- Court: New Hampshire Supreme Court
- Decided: June 4, 1929
- Citation: 84 N.H. 114, 146 A. 641 (N.H. 1929)

Keywords
- Expectation damages;

= Hawkins v. McGee =

1929 New Hampshire Supreme Court Case

Hawkins v. McGee, 84 N.H. 114, 146 A. 641 (N.H. 1929), is a leading case on damages in contracts handed down by the New Hampshire Supreme Court. It has come to be known as the "Hairy Hand" case from the circumstances, because a subsequent decision uses the phrase.

This case is famous for its mention in the John Jay Osborn Jr. novel The Paper Chase and in the film and television versions of that work, as well as its use in legal education.

== Background ==
George A. Hawkins' hand was scarred from contact with an electrical wire, after turning on the light in his family home's kitchen when he was 11 years old (1915). His father, Charles, was approached by Edward R. B. McGee, a local doctor in Berlin, New Hampshire, about having the scars removed. McGee guaranteed to make the injured hand a "one hundred percent good hand". McGee used a technique of "skin grafting" that he was unfamiliar with and failed to remove the scars. Because McGee used skin from Hawkins's chest area, the graft caused the palm of Hawkins' hand to grow thick hair.

== Case ==
Hawkins sued under a theory of breach of contract and negligence in 1926, though the negligence claim was immediately dismissed. He was paid for damages from the pain from the operation and the damage that the operation had caused to his hand. The central two issues before the court were if the defendant, by guaranteeing a “one hundred percent good hand,” made a legally enforceable promise which started a contract, and, more importantly, what type of damages should be awarded.
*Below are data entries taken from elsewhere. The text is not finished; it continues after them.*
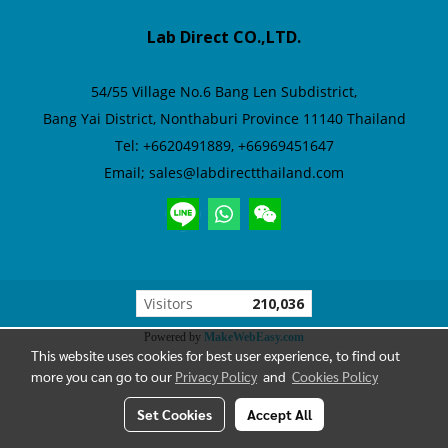
Lab Direct CO.,LTD.
54/55 Village No.6
Bang Len Subdistrict,
Bang Yai District,
Nonthaburi Province 11140 Thailand
Tel: +6620491889, +66969451647
Email; sales@labdirectthailand.com
Visitors
210,036
Powered by
MakeWebEasy.com
This website uses cookies for best user experience, to find out
more you can go to our
Privacy Policy
and
Cookies Policy
Set Cookies
Accept All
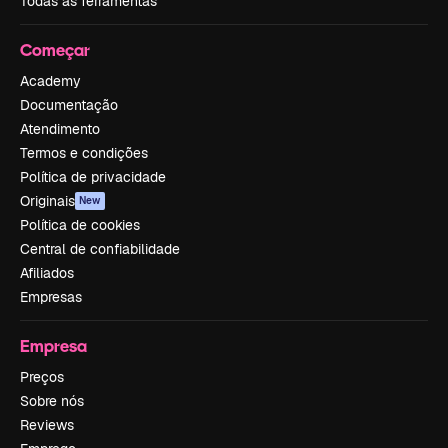
Todas as ferramentas
Começar
Academy
Documentação
Atendimento
Termos e condições
Política de privacidade
Originais
New
Política de cookies
Central de confiabilidade
Afiliados
Empresas
Empresa
Preços
Sobre nós
Reviews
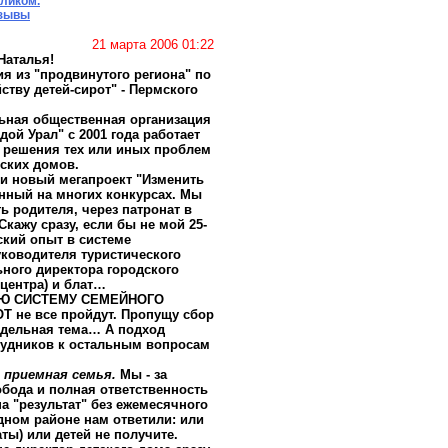
еликом.
тзывы
21 марта 2006 01:22
Наталья!
я из "продвинутого региона" по
ству детей-сирот" - Пермского
ьная общественная организация
дой Урал" с 2001 года работает
 решения тех или иных проблем
ских домов.
и новый мегапроект "Изменить
нный на многих конкурсах. Мы
ь родителя, через патронат в
кажу сразу, если бы не мой 25-
ский опыт в системе
уководителя туристического
ьного директора городского
центра) и блат…
Ю СИСТЕМУ СЕМЕЙНОГО
 не все пройдут. Пропущу сбор
тдельная тема… А подход
рудников к остальным вопросам
 приемная семья.
Мы - за
обода и полная ответственность
на "результат" без ежемесячного
одном районе нам ответили: или
аты) или детей не получите.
On appeal, the New Hampshire Supreme Court held that the amount of damages awarded should be equal to the difference between the value of what Hawkins was promised to receive—a "one hundred percent good hand"—and what he in fact received—a hairy palm—as well as any incidental losses he incurred as a result of the breach. This is known as expectation interest (or expectation damages), which attempts to put the plaintiff into a position where they would have been had the contract not been breached. The court made a point of dismissing the argument on damages for the pain and suffering because pain and suffering were an implicit part of the contract for surgery.

== Relevant law ==
The case does not stand for the principle that expectation damages are the only proper measure of damages — there are many other measures. Another, for example, would be the cost to fix the hand, and another would be the difference between what Hawkins got and what he had before. The court found only that this was the proper measure of damages in a case of this kind in New Hampshire.

==Later use==
This case has been a staple of casebooks on contract law for decades, and has come to be known as the "Hairy Hand Case" (or, sometimes, the "Case of the Hairy Hand") because the subsequent decision in McGee v. United States Fidelity & Guaranty Co., 53 F.2D 953 (1st Cir. 1931) uses the phrase. In that case, Doctor McGee sued his malpractice insurer for coverage of the damages awarded in the original lawsuit. The Hawkins family did not know of the case's prominence in contract casebooks until 1964 when Gail Hawkins (George's niece) encountered it in her first-year contracts class at Boston University School of Law.

Professor Kingsfield refers to the "Hairy Hand" case in the opening scenes of the popular movie The Paper Chase and its television version. Harvard contract law classes actually began with this lesson for many years (and frequently still do) as part of Oliver Wendell Holmes Jr.'s theory that the study of contract law should begin with the remedies for a broken promise. The family did not learn about the case's use in The Paper Chase until Gail's mother, Edith, saw the movie during its first run in 1973. The 2018 film On the Basis of Sex also cites the case in a contract law class.

In a medical and legal review of the first episode of Law & Order of a LegalEagle and Doctor Mike collaboration, the case was cited.